*** Opening Given records ***
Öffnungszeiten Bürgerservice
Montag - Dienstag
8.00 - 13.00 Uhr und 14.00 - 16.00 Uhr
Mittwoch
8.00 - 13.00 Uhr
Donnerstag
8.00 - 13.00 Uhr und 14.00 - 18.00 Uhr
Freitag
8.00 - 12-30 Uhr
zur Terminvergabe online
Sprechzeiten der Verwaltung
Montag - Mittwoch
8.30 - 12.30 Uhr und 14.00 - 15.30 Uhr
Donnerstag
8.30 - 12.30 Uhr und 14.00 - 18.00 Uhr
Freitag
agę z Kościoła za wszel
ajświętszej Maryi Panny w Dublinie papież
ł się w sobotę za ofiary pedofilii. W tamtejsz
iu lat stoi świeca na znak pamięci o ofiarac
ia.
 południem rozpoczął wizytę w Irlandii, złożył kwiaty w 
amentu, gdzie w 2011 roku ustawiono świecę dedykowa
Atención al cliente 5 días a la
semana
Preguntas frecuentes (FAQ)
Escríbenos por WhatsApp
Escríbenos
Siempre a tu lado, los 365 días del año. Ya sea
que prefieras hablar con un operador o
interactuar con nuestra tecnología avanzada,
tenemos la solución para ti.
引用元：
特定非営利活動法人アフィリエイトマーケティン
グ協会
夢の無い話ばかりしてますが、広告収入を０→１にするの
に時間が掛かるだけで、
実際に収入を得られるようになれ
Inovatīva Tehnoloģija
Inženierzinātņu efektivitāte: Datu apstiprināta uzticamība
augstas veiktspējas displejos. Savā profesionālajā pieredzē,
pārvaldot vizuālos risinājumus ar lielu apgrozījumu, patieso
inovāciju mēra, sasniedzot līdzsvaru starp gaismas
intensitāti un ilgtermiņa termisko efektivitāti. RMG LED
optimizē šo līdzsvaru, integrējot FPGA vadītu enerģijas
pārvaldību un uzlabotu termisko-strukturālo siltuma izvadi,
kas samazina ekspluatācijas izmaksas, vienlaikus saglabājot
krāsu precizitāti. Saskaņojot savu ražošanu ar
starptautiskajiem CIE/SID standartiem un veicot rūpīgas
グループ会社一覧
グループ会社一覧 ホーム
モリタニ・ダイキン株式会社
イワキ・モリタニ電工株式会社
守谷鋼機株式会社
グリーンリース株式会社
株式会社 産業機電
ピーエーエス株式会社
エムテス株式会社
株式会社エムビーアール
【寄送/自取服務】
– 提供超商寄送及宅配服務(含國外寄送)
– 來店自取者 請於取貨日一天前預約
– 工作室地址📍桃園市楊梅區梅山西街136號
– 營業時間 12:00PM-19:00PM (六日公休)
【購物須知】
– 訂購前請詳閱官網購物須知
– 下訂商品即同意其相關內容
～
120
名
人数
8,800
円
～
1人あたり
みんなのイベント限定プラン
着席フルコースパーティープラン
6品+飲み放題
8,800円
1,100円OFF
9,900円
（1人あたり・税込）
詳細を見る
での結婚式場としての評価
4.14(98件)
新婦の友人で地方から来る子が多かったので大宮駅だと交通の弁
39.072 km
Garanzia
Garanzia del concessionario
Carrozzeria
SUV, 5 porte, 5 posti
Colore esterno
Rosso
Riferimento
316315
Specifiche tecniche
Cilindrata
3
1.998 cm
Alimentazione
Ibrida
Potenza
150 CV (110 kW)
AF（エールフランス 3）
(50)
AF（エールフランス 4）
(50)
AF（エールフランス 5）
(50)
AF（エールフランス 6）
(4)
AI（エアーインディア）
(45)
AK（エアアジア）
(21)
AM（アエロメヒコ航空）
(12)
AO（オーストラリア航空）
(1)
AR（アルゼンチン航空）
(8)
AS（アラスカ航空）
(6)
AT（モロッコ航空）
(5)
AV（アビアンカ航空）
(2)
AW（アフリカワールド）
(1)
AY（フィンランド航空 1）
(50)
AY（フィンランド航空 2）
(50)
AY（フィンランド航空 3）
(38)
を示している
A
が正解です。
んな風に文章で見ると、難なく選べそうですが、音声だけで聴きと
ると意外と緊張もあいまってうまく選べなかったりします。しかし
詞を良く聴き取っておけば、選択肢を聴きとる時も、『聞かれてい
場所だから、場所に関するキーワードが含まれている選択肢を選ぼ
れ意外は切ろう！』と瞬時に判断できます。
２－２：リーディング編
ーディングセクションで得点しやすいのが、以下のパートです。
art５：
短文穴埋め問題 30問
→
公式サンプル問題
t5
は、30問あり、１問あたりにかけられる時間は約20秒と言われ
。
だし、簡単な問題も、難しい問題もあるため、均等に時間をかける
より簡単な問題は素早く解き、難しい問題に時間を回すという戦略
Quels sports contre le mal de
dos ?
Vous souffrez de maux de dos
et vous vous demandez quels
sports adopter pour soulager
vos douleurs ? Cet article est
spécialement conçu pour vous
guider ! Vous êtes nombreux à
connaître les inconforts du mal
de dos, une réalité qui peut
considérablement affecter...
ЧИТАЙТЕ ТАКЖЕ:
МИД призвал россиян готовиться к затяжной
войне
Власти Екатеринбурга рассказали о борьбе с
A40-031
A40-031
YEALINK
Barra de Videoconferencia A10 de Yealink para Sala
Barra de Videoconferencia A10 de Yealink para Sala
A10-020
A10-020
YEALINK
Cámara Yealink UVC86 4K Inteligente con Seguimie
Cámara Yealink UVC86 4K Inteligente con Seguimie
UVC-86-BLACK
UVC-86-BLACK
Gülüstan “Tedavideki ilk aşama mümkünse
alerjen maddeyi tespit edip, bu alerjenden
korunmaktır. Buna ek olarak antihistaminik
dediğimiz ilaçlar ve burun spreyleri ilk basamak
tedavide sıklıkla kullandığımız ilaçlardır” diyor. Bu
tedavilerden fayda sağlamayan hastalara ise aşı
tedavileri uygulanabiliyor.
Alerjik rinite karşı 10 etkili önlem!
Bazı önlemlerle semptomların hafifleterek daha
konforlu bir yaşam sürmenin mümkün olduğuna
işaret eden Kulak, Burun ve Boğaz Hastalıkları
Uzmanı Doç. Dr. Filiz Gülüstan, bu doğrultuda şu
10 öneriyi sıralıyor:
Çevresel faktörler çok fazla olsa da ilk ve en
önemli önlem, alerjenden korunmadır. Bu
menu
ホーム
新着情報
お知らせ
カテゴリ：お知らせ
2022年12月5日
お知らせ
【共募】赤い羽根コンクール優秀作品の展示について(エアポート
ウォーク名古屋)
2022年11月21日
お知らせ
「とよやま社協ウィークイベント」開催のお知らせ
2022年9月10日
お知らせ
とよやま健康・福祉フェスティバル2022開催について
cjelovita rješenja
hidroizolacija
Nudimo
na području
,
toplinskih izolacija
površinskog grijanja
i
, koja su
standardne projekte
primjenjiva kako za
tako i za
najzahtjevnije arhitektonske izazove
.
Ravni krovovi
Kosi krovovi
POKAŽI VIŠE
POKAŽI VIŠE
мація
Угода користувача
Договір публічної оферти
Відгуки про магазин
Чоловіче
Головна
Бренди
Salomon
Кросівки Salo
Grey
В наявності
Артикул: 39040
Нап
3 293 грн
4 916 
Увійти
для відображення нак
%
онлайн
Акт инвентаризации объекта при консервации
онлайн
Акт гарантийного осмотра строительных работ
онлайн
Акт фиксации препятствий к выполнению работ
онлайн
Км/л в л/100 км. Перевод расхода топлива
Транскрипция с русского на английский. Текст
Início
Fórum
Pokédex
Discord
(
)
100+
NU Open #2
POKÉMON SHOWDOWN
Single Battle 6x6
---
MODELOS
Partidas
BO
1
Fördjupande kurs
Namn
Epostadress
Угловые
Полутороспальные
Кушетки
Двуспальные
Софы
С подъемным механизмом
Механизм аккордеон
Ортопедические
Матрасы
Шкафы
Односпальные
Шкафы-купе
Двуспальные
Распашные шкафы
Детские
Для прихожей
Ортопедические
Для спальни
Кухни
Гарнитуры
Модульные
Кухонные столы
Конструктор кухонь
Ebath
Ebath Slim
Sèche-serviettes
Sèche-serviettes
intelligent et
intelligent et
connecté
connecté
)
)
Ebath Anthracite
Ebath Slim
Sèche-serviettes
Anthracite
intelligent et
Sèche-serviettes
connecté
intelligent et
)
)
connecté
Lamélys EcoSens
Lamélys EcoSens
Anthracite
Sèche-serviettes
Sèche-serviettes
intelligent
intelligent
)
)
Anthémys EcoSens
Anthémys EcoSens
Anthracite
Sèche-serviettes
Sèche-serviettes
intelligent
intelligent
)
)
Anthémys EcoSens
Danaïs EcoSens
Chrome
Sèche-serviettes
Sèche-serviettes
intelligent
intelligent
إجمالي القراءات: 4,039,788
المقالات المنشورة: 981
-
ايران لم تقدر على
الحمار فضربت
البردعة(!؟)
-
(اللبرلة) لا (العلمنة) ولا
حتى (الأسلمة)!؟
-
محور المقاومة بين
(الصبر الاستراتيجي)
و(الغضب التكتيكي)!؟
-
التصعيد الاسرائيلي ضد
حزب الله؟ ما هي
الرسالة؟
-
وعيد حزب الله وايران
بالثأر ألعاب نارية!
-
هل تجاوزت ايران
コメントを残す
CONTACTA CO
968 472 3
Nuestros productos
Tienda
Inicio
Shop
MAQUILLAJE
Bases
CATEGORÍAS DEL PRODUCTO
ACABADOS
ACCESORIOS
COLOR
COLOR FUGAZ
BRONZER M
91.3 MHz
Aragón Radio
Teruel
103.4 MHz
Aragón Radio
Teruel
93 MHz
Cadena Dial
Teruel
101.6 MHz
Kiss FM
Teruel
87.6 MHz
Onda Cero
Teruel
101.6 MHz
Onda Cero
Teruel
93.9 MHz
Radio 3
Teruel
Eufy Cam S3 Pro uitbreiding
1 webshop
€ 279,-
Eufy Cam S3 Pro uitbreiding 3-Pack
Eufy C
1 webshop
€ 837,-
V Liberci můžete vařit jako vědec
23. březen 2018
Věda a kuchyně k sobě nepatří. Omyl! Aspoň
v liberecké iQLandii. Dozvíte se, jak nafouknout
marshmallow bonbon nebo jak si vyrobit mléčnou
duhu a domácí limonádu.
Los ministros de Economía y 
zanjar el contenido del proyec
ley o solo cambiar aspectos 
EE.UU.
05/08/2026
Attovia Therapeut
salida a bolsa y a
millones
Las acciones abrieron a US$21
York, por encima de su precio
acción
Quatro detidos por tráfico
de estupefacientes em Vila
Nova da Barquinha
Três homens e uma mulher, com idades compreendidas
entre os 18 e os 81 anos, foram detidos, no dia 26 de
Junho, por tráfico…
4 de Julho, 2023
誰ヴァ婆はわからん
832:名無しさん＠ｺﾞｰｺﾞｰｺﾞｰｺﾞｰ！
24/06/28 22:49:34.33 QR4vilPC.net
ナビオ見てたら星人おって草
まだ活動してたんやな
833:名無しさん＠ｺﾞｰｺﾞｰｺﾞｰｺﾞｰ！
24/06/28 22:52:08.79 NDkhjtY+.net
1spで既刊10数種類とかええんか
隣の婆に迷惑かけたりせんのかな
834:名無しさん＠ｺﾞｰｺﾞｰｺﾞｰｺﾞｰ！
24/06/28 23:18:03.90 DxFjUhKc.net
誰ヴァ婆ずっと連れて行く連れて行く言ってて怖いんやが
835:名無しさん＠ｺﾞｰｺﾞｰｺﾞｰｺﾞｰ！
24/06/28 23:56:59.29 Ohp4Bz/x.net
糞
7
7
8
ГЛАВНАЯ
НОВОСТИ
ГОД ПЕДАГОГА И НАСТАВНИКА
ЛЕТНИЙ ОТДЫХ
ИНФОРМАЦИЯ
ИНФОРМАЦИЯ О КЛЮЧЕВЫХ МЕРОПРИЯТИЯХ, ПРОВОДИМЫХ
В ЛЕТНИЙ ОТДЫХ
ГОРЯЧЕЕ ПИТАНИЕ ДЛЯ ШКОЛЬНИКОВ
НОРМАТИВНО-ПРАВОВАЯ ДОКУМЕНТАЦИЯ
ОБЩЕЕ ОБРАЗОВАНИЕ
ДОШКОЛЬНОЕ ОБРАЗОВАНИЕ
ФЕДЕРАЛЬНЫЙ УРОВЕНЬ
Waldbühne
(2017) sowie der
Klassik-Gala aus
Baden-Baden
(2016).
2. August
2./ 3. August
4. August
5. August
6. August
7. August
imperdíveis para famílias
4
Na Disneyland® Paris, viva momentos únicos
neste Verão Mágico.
*** Closing Given records ***
Restate the data verbatim through the "intensitāti un ilgtermiņa" line.

Öffnungszeiten Bürgerservice
Montag - Dienstag
8.00 - 13.00 Uhr und 14.00 - 16.00 Uhr
Mittwoch
8.00 - 13.00 Uhr
Donnerstag
8.00 - 13.00 Uhr und 14.00 - 18.00 Uhr
Freitag
8.00 - 12-30 Uhr
zur Terminvergabe online
Sprechzeiten der Verwaltung
Montag - Mittwoch
8.30 - 12.30 Uhr und 14.00 - 15.30 Uhr
Donnerstag
8.30 - 12.30 Uhr und 14.00 - 18.00 Uhr
Freitag
agę z Kościoła za wszel
ajświętszej Maryi Panny w Dublinie papież
ł się w sobotę za ofiary pedofilii. W tamtejsz
iu lat stoi świeca na znak pamięci o ofiarac
ia.
 południem rozpoczął wizytę w Irlandii, złożył kwiaty w 
amentu, gdzie w 2011 roku ustawiono świecę dedykowa
Atención al cliente 5 días a la
semana
Preguntas frecuentes (FAQ)
Escríbenos por WhatsApp
Escríbenos
Siempre a tu lado, los 365 días del año. Ya sea
que prefieras hablar con un operador o
interactuar con nuestra tecnología avanzada,
tenemos la solución para ti.
引用元：
特定非営利活動法人アフィリエイトマーケティン
グ協会
夢の無い話ばかりしてますが、広告収入を０→１にするの
に時間が掛かるだけで、
実際に収入を得られるようになれ
Inovatīva Tehnoloģija
Inženierzinātņu efektivitāte: Datu apstiprināta uzticamība
augstas veiktspējas displejos. Savā profesionālajā pieredzē,
pārvaldot vizuālos risinājumus ar lielu apgrozījumu, patieso
inovāciju mēra, sasniedzot līdzsvaru starp gaismas
intensitāti un ilgtermiņa termisko efektivitāti. RMG LED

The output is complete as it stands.